My second book, The Glass Demon, was inspired by the real-life story of the Steinfeld abbey stained glass, which vanished from a German abbey in the early 1800s and was thought to have been destroyed, until it was rediscovered in the chapel of an English manor house in the early 1900s.

The demon of the title, Bonschariant, is actually based on a legendary demon of that name who is said to have acted as a servant to Count Sigebodo, who built Steinfeld abbey. I like to use genuine folk legends in my books because it blurs the division between fiction and reality; I’d love readers to Google Bonschariant and realise he is a "real" character and think, "Wow, how creepy."

Since writing my first two novels, I’ve actively gone out looking for new inspiration. I go to the sorts of places I find atmospheric and see what ideas present themselves. People sometimes ask me if "researching" a book takes me a long time, and I don’t quite know how to reply; I never really think of visiting interesting sites as "work" and I’d do it for the sheer love of it, even if I didn’t use the material in one of my books. I’m never happier than when poking about a 500-year-old church or a ruined castle. I’ve been up several bell-towers, down the sewers in Brussels and Paris, visited a museum of torture instruments in Gent and toured the Paris catacombs.

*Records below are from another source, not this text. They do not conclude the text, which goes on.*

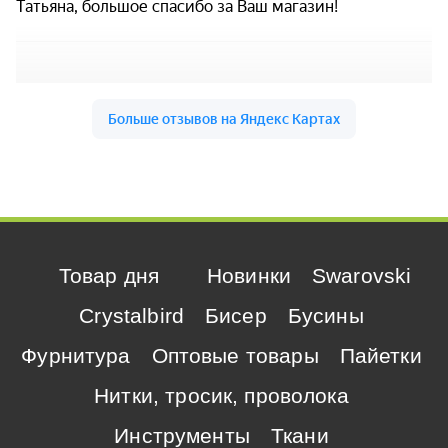
Товар дня
Новинки
Swarovski
Crystalbird
Бисер
Бусины
Фурнитура
Оптовые товары
Пайетки
Нитки, тросик, проволока
Инструменты
Ткани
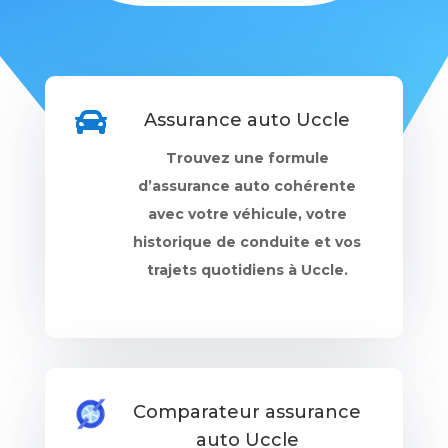

Assurance auto Uccle
Trouvez une formule
d’assurance auto cohérente
avec votre véhicule, votre
historique de conduite et vos
trajets quotidiens à Uccle.
Comparateur assurance
auto Uccle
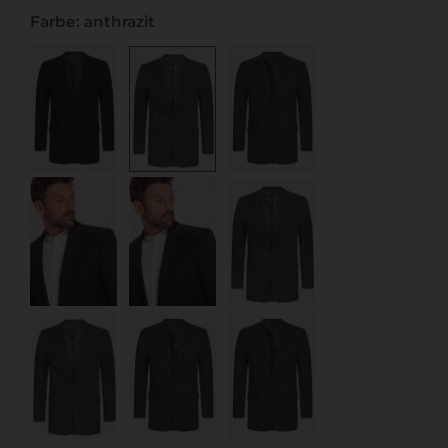
Farbe: anthrazit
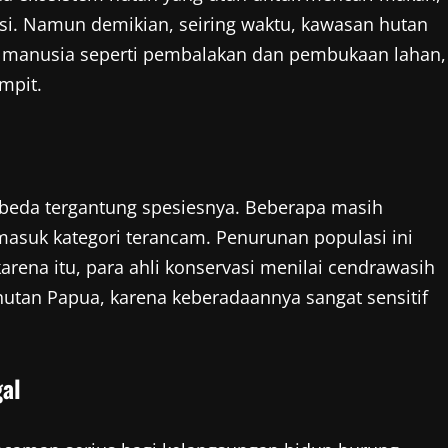
i. Namun demikian, seiring waktu, kawasan hutan
tas manusia seperti pembalakan dan pembukaan lahan,
mpit.
-beda tergantung spesiesnya. Beberapa masih
ng masuk kategori terancam. Penurunan populasi ini
arena itu, para ahli konservasi menilai cendrawasih
hutan Papua, karena keberadaannya sangat sensitif
al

This kind of research is not just about soaking up atmosphere; it’s also about getting the practical details right. If I hadn’t been up those bell-towers, I would never have known how cold it is up there. You expect an unheated stone-built church to have a cool temperature, even in summer, but up the bell-tower it’s actually very cold. There is no glass in the windows, of course; the idea is to let the sound of the bells travel. So the wind blows straight in and it’s freezing. If I hadn’t been up there, I wouldn’t have known.


Of all the places I’ve visited, the Paris catacombs really stands out in my memory. You turn up at a little kiosk at street level – it looks quite nondescript really – and then descend 19 metres into the ground via a little spiral staircase. Then you have to negotiate dimly lit tunnels into you reach a stone doorway over which the following words are engraved (in French): Stop! This is the Empire of Death.

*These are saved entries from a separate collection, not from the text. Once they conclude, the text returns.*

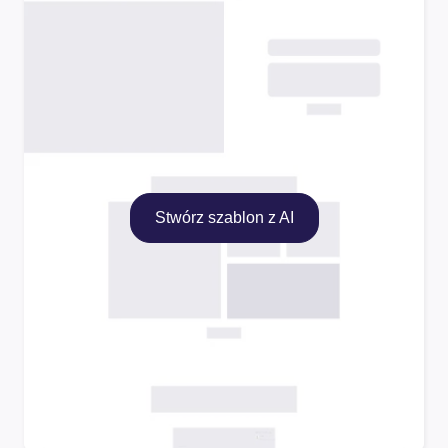
Stwórz szablon z AI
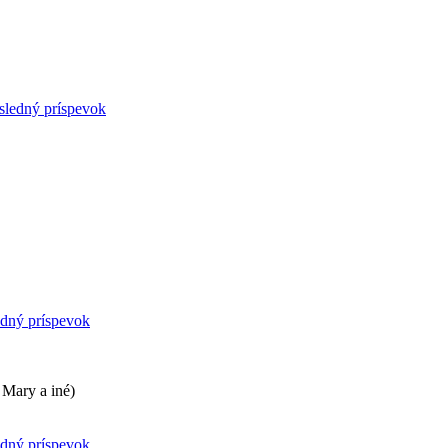
sledný príspevok
edný príspevok
 Mary a iné)
edný príspevok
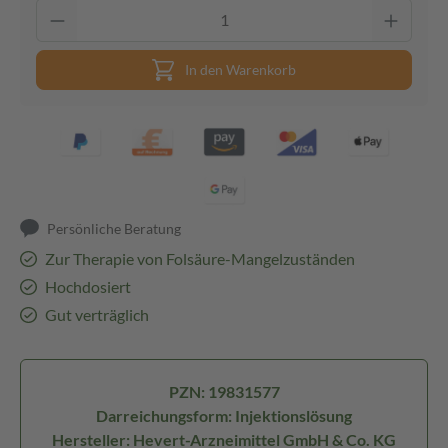
In den Warenkorb
Persönliche Beratung
Zur Therapie von Folsäure-Mangelzuständen
Hochdosiert
Gut verträglich
PZN: 19831577
Darreichungsform: Injektionslösung
Hersteller: Hevert-Arzneimittel GmbH & Co. KG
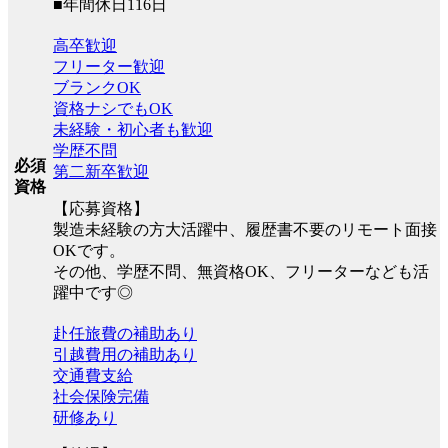
■年間休日116日
高卒歓迎
フリーター歓迎
ブランクOK
資格ナシでもOK
未経験・初心者も歓迎
学歴不問
必須
第二新卒歓迎
資格
【応募資格】
製造未経験の方大活躍中、履歴書不要のリモート面接
OKです。
その他、学歴不問、無資格OK、フリーターなども活
躍中です◎
赴任旅費の補助あり
引越費用の補助あり
交通費支給
社会保険完備
研修あり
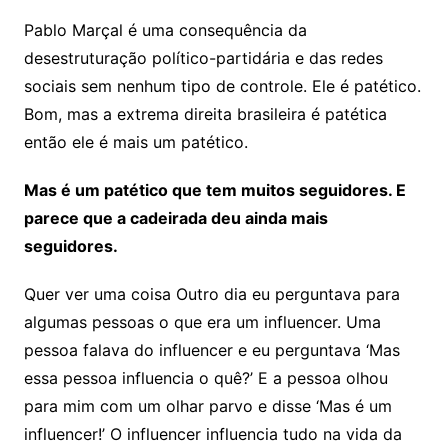
Pablo Marçal é uma consequência da
desestruturação político-partidária e das redes
sociais sem nenhum tipo de controle. Ele é patético.
Bom, mas a extrema direita brasileira é patética
então ele é mais um patético.
Mas é um patético que tem muitos seguidores. E
parece que a cadeirada deu ainda mais
seguidores.
Quer ver uma coisa Outro dia eu perguntava para
algumas pessoas o que era um influencer. Uma
pessoa falava do influencer e eu perguntava ‘Mas
essa pessoa influencia o quê?’ E a pessoa olhou
para mim com um olhar parvo e disse ‘Mas é um
influencer!’ O influencer influencia tudo na vida da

Inside are the remains of six and a half million Parisians, carefully arranged in piles. Sometimes the skulls and femurs have been arranged in decorative patterns. What surprised me about the visit was how much it moved me. To be honest, I thought it would be a thrill to visit the catacombs; I wasn’t expecting to feel touched so personally. There is something very melancholy about the anonymity of all those bones. All those people once had lives; each of them had their own story. Now it would be completely impossible to say who was who. It took me a few days to shake off that feeling of sadness, but I’m glad I went.

In 2011 we moved to Scotland. For the forseeable future I shall still be working on a series of books set in Flanders, but after that I might well set one in Scotland. With that in mind I have already started visiting the kinds of places that inspire me – ancient churches, castles, standing stones, an antiquarian library.

Who knows what ideas these places will generate? Only time will tell.

1 comment:

  1. Brilliant post, I always find it so interesting to hear about where writers get their inspiration from.